Filter the listing below, keeping every line that holds "What".

- _Data for the task_:
------------------------------------------------------------------------
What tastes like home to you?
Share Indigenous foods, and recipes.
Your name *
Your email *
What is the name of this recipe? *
------------------------------------------------------------------------
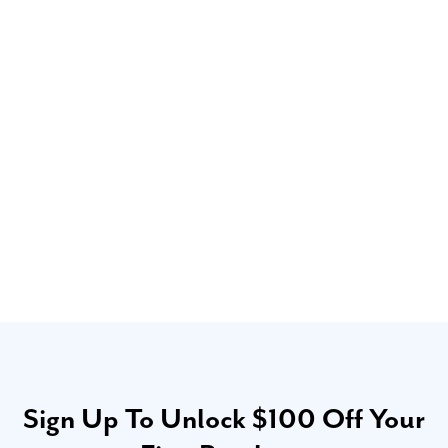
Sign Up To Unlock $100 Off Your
------------------------------------------------------------------------
- _Written response_:
What tastes like home to you?
What is the name of this recipe? *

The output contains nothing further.